Nesta esplendorosa e inusitada inflexão sobre o fair play, o juiz ladrão também veio a público. Em sua generosidade, quis contribuir para o anedotário esportivo. Chorava e se dizia magoado.  Não merecia ser enganado, traído como um marido canastrão, como um corno confesso, como um parceiro de alcova de Luiz Fabiano, o Cabuloso.

 

Pretendia que jogadores faltosos tivessem a sinceridade e a humildade bíblicas. Fossem honestos como Jó, o homem reto e temente a Deus, que só sinalizava o rumo certo.  Confidenciassem seus erros e subissem o calvário da expiação. Murmurassem no ouvido do bandeirinha suas faltas ou colocassem um bilhetinho preso nas ligas das pernas do juiz ladrão, com uma simples e perturbadora mensagem: Errei, me perdoa.

 

Como mártires de ofício e santificados personagens pelo reconhecimento do próprio erro, ficassem à espera da obtenção do perdão ou da cumplicidade da arbitragem. 

 

Certamente, meus amigos, vocês imaginam que esta narrativa é produto de uma farsa,  de uma encenação burlesca. Não é.

 

O Monsieur Arsene Lupin Lannoy, árbitro da partida entre o Brasil e Costa do Marfim, dizia-se indignado porque Luiz Fabiano, o Cabuloso, não se autodenunciou. Não proclamou sua culpa perante os olhares de seis bilhões de seres humanos dispostos nas arquibancadas de todos estádios do mundo. Não admitiu que meteu a mão, a manopla na bola. Reclamava que,  o Cabuloso, não bateu no peito, não fez seu mea culpa , genuflexo e com uma vara de marmelo se autofragelando no meio do campo.

 

Meus amigos, este juiz não tem paralelo. Dificilmente conseguiremos produzir um igual. E prestem atenção, o juiz ladrão tornou-se uma instituição nacional. Dessas que o povo proclama como um produto genuíno, autenticamente nacional. Em tempos de economia globalizada, internacionalizou-se como um dos principais produtos de exportação.

 

Outro dia, até o Presidente da República, o camarada Lula, em horário nobre, enalteceu a importância do juiz ladrão para a economia brasileira. Falou de sua notável performance na redução do déficit público e no equilíbrio da balança de pagamento: Graças à exportação de juiz ladrão estamos superando a crise.
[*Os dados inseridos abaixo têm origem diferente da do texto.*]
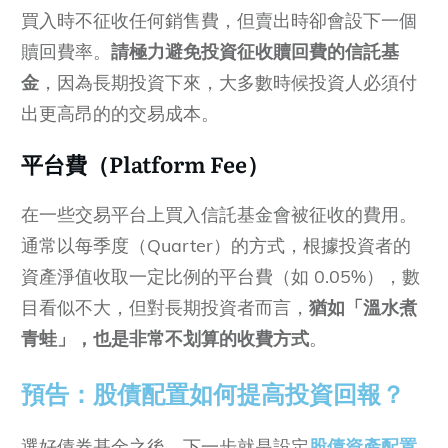
買入時不征收任何銷售費，但賣出時卻會設下一個
贖回費率。
請極力避免投資征收贖回費的信託基
金
，因為長期投資下來，大多數時候投資人必須付
出更高昂的的交易成本。
平台費（Platform Fee）
在一些交易平台上買入信託基金會被征收的費用。
通常以每季度（Quarter）的方式，根據投資者的
資產淨值收取一定比例的平台費（如 0.05%），數
目看似不大，但對長期投資者而言，
猶如「溫水煮
青蛙」，也是非常不划算的收費方式
。
預告：股債配置如何提高投資回報？
選好債券基金之後，下一步就是設定
股債資產配置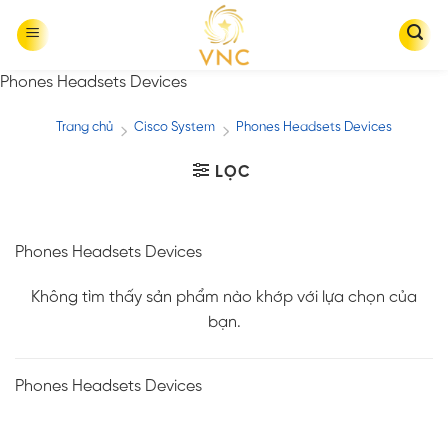
Skip
to
content
Phones Headsets Devices
Trang chủ
Cisco System
Phones Headsets Devices
/
/
LỌC
Phones Headsets Devices
Không tìm thấy sản phẩm nào khớp với lựa chọn của
bạn.
Phones Headsets Devices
Estamos reduzindo nossa dívida externa e conseguindo saldos na balança de pagamentos.

 

Frente aos críticos do juiz ladrão, não hesitou em fazer sua defesa:

 

Não façamos onda, posto que o roubo do juiz ladrão é apenas uma marolinha frente ao que assistimos nos três poderes.  Estes é que são poderes, roubam como super heróis.

 

Para não dar margens a dúvidas, cizânias ou intrigas da oposição, o camarada Lula proclamou:

 

Precisamos investir na produção de juiz ladrão. Precisamos investir no design, agregar valor, conferir notório saber, reconhecimento de excelência, selo de qualidade ao juiz ladrão. O juiz ladrão foi e continuará sendo nosso melhor produto de exportação.

 

Por fim camarada Lula, advertiu desafetos, falsificadores de dossiês, sadoeconomistas, catastrofistas de botecos e Felipes de Melo da situação:

 

Vocês precisam ter o fair play do juiz ladrão.